What are the things That I want to say just aren't coming out right

Musique — T'as une mine épouvantable Zora ; et c'est rare pour Lullaby de te voir dans cet état ((elle croit, en vérité, elle n'est plus sûre de grand chose en ce moment.)) Alors elle te regarde, de ses yeux gris, un peu inquiète, te regardant souffler et t'asseoir à ses côtés avec le plus grand naturel du monde ; mais avec une certaine retenue. Dans un geste qui n'appartient qu'à la demoiselle, son briquet vient allumer la cigarette qui se retrouve entre tes lèvres ((celle d'un rituel qui est votre)) et avec lenteur, Lullaby ramène sa flamme à elle ; éclairant partiellement son visage que la nuit noie dans sa pénombre. Expiration légère, pourtant catégorique et sans bavure, la fumée s'échappe avec rapidité, se mélangeant à la brume de son souffle chaud qui se percute à celle du froid de l'hiver. T'es malade Zora, Lullaby le sent, elle le sait et ça se voit ; parce que t'es un peu rouge, ou un peu pâle ; au choix. Tout ce que la jeune femme constate, c'est que ça ne va absolument pas et elle ne peut s'enlever l'idée suivante de la tête ; que tu te sois forcé à venir pour ne pas rompre votre rituel. Sur cette pensée, Lullaby s'arrête, fronce un peu les sourcils alors que tu prends la parole, que tu lui racontes ta journée des plus... Palpitante. Sous la surprise, Lullaby ne peut s'empêcher d'arquer un sourcil.
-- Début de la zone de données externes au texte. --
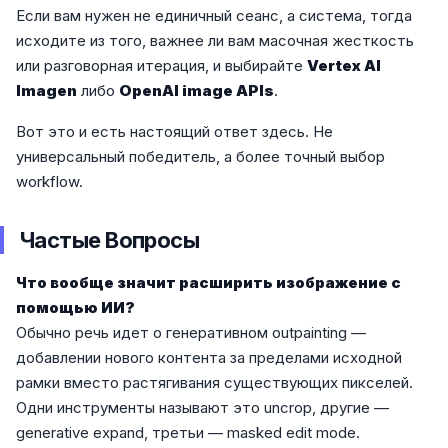
Если вам нужен не единичный сеанс, а система, тогда
исходите из того, важнее ли вам масочная жесткость
или разговорная итерация, и выбирайте
Vertex AI
Imagen
либо
OpenAI image APIs
.
Вот это и есть настоящий ответ здесь. Не
универсальный победитель, а более точный выбор
workflow.
Частые Вопросы
Что вообще значит расширить изображение с
помощью ИИ?
Обычно речь идет о генеративном outpainting —
добавлении нового контента за пределами исходной
рамки вместо растягивания существующих пикселей.
Одни инструменты называют это uncrop, другие —
generative expand, третьи — masked edit mode.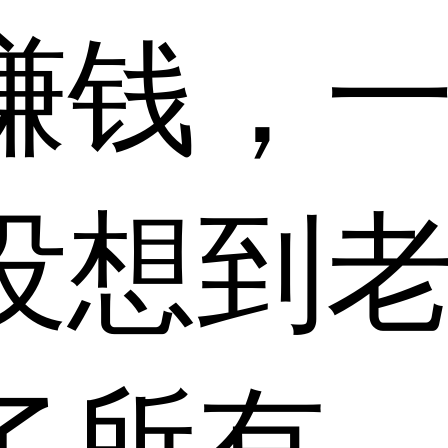
赚钱，
没想到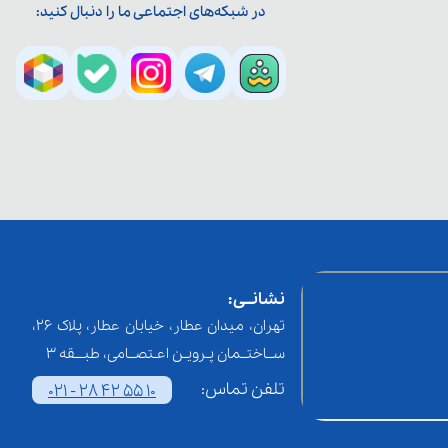
در شبکه‌های اجتماعی ما را دنبال کنید:
نشانــی:
تهران، میدان عطار، خیابان عطار، پلاک 26،
ســاختــمان پـرویـن اعـتصــامی، طبـــقه 3
تلفن تماس:
021 - 28 42 55 10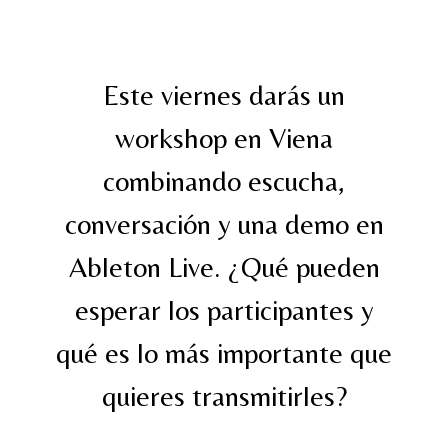
Este viernes darás un
workshop en Viena
combinando escucha,
conversación y una demo en
Ableton Live. ¿Qué pueden
esperar los participantes y
qué es lo más importante que
quieres transmitirles?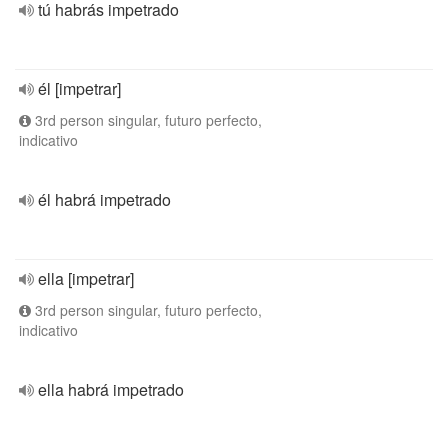
tú habrás impetrado
él [impetrar]
3rd person singular, futuro perfecto,
indicativo
él habrá impetrado
ella [impetrar]
3rd person singular, futuro perfecto,
indicativo
ella habrá impetrado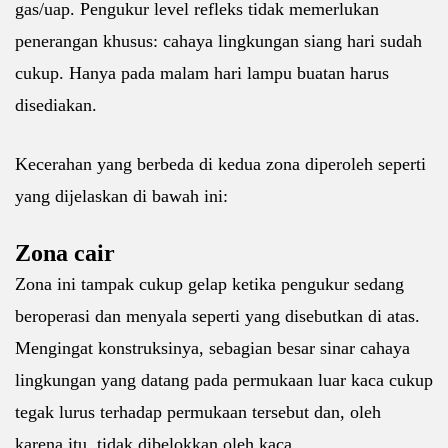
gas/uap. Pengukur level refleks tidak memerlukan
penerangan khusus: cahaya lingkungan siang hari sudah
cukup. Hanya pada malam hari lampu buatan harus
disediakan.
Kecerahan yang berbeda di kedua zona diperoleh seperti
yang dijelaskan di bawah ini:
Zona cair
Zona ini tampak cukup gelap ketika pengukur sedang
beroperasi dan menyala seperti yang disebutkan di atas.
Mengingat konstruksinya, sebagian besar sinar cahaya
lingkungan yang datang pada permukaan luar kaca cukup
tegak lurus terhadap permukaan tersebut dan, oleh
karena itu, tidak dibelokkan oleh kaca.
Avec toi, elle ne ressent pas de malaise
Et c'est le bruit du crépitement de sa fraise
Ta voix et tes manières qui soudainement l'apaisent
Ses rêveries tombent en même temps que la braise


« Et toi? Dis-moi, par pitié, que ta journée a été plus palpitante. Ça me donnera l’impression d’avoir fais quelque chose d’amusant par procuration. » Une émotion de stupeur arriva en un quart de seconde sur son visage, mais fut vite cachée par un rire et un sourire bienveillant. Sa journée ? Qu'est-ce qu'elle pouvait bien te raconter ? Haussement d'épaule, Lullaby se masse la nuque, cherchant ses mots, réfléchissant comment te raconter ses "épreuves" de la journée. « Hum... Je n'sais pas si tu mérites. Après tout, tu as douté de moi... » Faussement vexée, la jeune femme se met de nouveau à rire, brièvement, s'étirant un peu en allongeant ses longues jambes sur le sol. « Alors, pour tout te dire, j'me suis disputée avec un ami hier soir, du coup, j'ai passé une journée des plus exécrable. Les gens se sont tous donné le mot pour être con, j'te jure, c'était é-pou-ven-table ! » Et elle accentue ses paroles par des mouvements de mains et de bras carrément trop exagérés, elle le sait très bien, elle en a conscience ; mais ça lui permet d'extérioriser d'une certaine façon ((et Lullaby a conscience que tu ne la jugeras pas là-dessus ; peut-être.)) C'est en levant les yeux au ciel qu'elle rajoute en expulsant la vague de nicotine qu'elle vient d'ingérer... « Les gens m'énervent Zora, sans déconner... J'sais bien que j'suis pas quelqu'un de particulièrement... Euh... J'ai pas le mot là tout de suite, mais bref, je sais que j'suis bourrée de défaut, mais j'demande juste un minimum d'espace vital. Mais j'sais pas, j'ai l'impression que j'dois raconter toute ma vie et mes états d'âmes aux gens et ça me blase. » Son sourire s'estompe au fur et à mesure de son récit ; elle est sur les nerfs, depuis plusieurs semaines ((elle est juste trop bonne actrice - trop douée pour cacher les choses.))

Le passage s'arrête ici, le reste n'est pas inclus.